Saved data entries:
-.-.-

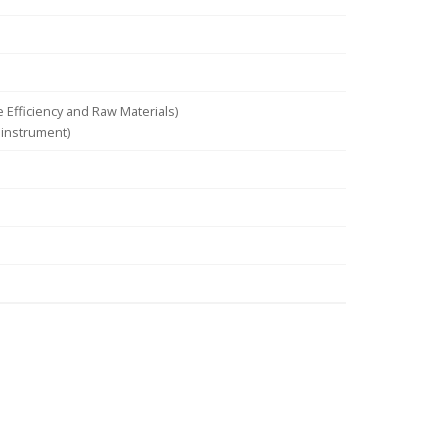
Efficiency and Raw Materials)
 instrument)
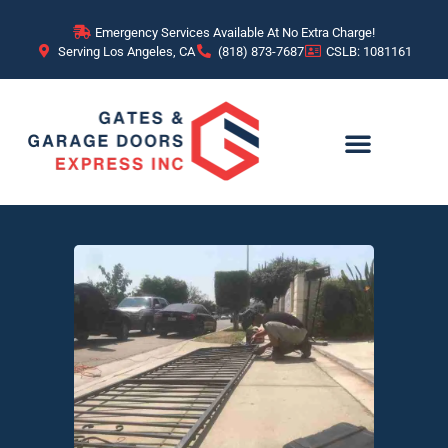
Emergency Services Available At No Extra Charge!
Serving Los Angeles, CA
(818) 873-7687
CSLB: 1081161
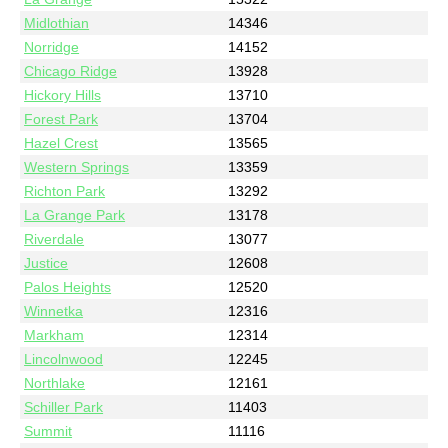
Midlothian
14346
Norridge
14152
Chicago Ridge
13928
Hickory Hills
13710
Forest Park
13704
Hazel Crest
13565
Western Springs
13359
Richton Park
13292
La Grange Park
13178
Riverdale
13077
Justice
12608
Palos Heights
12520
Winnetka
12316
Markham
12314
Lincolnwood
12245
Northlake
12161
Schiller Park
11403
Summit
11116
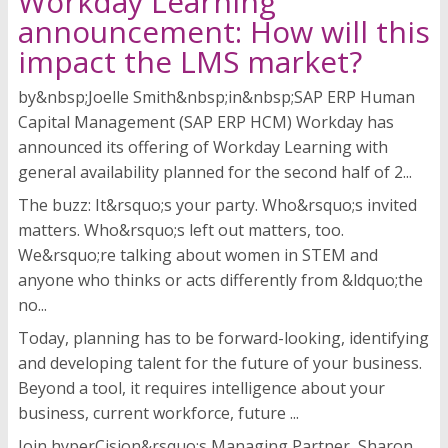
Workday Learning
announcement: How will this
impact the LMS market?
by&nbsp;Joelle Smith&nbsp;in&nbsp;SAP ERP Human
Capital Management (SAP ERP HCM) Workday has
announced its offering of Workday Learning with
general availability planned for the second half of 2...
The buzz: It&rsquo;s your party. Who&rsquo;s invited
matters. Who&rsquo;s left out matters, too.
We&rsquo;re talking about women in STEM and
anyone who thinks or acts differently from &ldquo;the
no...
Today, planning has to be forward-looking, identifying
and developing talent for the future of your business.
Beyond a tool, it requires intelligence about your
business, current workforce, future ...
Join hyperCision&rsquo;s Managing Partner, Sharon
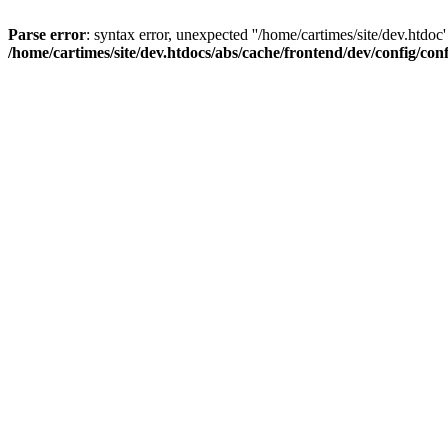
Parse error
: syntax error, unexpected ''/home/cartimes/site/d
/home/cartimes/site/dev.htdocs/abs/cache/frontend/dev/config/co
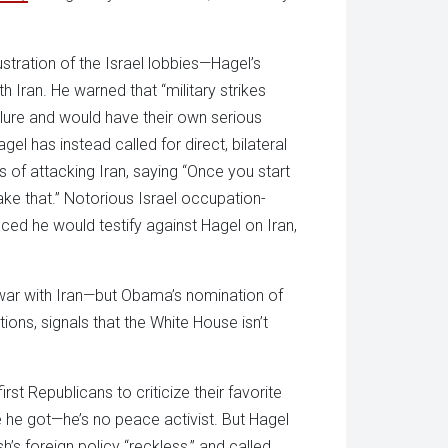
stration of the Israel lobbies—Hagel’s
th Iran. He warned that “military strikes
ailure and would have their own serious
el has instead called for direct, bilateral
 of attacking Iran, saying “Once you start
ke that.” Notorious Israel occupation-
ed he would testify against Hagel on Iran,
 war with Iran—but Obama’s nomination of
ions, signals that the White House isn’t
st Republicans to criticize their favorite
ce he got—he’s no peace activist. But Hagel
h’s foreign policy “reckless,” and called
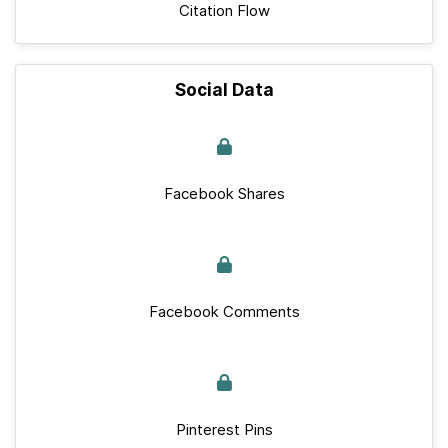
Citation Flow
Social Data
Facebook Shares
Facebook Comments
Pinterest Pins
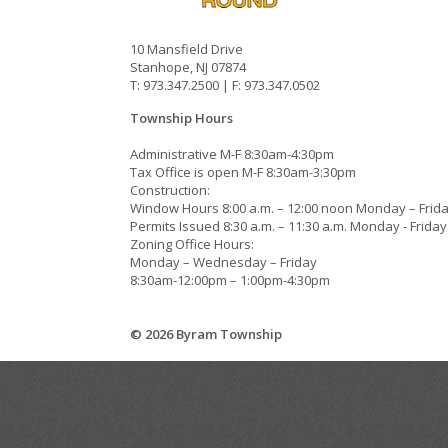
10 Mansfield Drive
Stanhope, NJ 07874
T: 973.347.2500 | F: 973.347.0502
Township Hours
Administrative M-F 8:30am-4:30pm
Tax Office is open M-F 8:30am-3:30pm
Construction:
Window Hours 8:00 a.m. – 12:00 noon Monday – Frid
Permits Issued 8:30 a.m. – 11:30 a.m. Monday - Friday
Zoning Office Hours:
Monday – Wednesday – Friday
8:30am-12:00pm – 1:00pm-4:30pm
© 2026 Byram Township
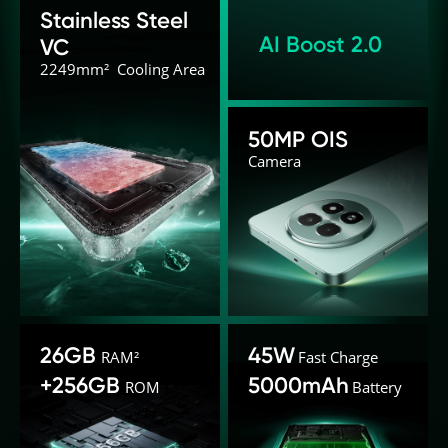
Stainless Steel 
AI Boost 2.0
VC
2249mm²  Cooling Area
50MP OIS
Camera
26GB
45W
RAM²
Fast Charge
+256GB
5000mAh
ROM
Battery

-.-.-

▶ _Work required_: Search the entries for the word "cartimes" and pick out every line that holds it.

▶ _Task solution_:
: syntax error, unexpected ''/home/cartimes/site/d
/home/cartimes/site/dev.htdocs/abs/cache/frontend/dev/config/co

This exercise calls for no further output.